In proposals to tackle the promoters of "contrived" tax schemes, Her Majesty's Revenue and Customs intends to contact rich beneficiaries directly and warn them of the financial cost of deliberately avoiding tax.

Companies which fail to disclose the tax-avoidance schemes they run could also be "named and shamed" and face hefty fines – while the individuals behind them will be forced to take personal liability for promoting them.

The new measures come in the wake of the pubic outcry over the tax affairs of the comedian Jimmy Carr who sheltered £3.3m through an offshore scheme. Such arrangements are not illegal but their ethics have been questioned.

Mr Carr, who belatedly apologised for a "terrible error of judgement" in the wake of the scandal, is believed to be just one of thousands of wealthy people in Britain each year who pay as little as 1 per cent income tax using legal but "below the radar" accounting methods.

Individual tax avoidance costs the economy £4.5bn out of £7bn lost every year, according to HMRC.

Globally, as much as £13trn is thought to be sheltered in offshore tax havens, new research published yesterday suggests.

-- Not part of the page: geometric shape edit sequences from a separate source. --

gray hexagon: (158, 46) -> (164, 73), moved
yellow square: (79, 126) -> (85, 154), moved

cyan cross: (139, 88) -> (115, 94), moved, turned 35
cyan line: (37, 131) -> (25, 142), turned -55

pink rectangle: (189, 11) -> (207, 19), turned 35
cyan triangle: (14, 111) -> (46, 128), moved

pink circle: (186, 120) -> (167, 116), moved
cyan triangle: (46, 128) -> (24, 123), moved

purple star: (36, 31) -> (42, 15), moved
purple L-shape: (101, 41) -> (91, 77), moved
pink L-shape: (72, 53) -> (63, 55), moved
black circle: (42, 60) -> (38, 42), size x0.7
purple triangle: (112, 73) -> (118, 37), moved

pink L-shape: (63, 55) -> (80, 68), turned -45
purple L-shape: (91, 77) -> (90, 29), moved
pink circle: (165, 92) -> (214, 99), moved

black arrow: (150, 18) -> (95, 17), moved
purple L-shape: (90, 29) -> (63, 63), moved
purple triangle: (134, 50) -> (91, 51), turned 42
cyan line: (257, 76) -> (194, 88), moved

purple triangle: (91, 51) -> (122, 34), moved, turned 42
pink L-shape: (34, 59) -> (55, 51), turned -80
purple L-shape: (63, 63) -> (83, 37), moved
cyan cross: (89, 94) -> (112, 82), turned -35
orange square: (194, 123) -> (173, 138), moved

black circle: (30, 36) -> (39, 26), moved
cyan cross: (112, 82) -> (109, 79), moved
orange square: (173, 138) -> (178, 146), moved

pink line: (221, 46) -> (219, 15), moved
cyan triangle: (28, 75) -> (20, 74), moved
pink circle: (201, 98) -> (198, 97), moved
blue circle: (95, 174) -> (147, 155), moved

According to a study by the former chief economist at the management consultants McKinsey, much of the money is managed by a small number of banks including UBS and Goldman Sachs and placed in tax havens. UBS and Goldman Sachs have not responded to the findings.

As part of moves to combat the problem, the Treasury will launch a consultation today aimed at shutting down companies which have made millions of pounds from helping the wealthy avoid paying their fair burden of tax.

Under the proposals, the Treasury:

  • will extend financial-services-mis-selling rules to fine companies that promote schemes judged to be illegitimate;
  • will identify and communicate directly with customers of such schemes warning them of the financial penalties of deliberately avoiding tax;
  • will extend the liability for mis-selling tax-avoidance schemes from companies to individuals. This will help where a firm is dissolved, or an individual promoter changes firm.

The Government also plans to make it more difficult for the promoters of such schemes to avoid disclosing to the Treasury how they work. Firms could be fined if they don't disclose the schemes they run and responsibility will be imposed on employees to comply with Revenue guidelines.

The Treasury estimates there are around 20 firms offering bespoke tax-avoidance plans.

The Treasury minister David Gauke is expected to compare the people who make money from devising complex offshore avoidance schemes to "rogue builders". He will also suggest they could be publicly "named and shamed" in an effort to deter people from investing in them.

"We are building on the work we have already done to make life difficult for those who artificially and aggressively reduce their tax bill," he will say. "These schemes damage our ability to fund public services and provide support to those who need it. They harm businesses by distorting competition. And they undermine the vast majority of taxpayers, who pay more in tax as a consequence of others enjoying a free ride."

The move comes as the Government faces embarrassment over the tax affairs of one of its own leading donors.

It emerged yesterday that George Robinson, a financier who donated £50,000 to the Conservatives last year, has been ordered to pay back millions of pounds in tax following a court ruling that an offshore scheme he had used was "cosmetic".

Mr Robinson's hedge fund set up a Guernsey trust in 2004 after being advised it could avoid paying £3.3m in National Insurance contributions due on bonuses worth £24m. But the scheme was outlawed by the Treasury soon after it was set up.

Mr Robinson and his partners dissolved the trust, selling the shares and paying themselves the proceeds. They argued that because of the way they had dissolved the scheme, they did not owe almost £10m in income tax on the payments that they would have paid under the original arrangements.

However, a tribunal ruled that they had to pay back the National Insurance contributions and the income tax.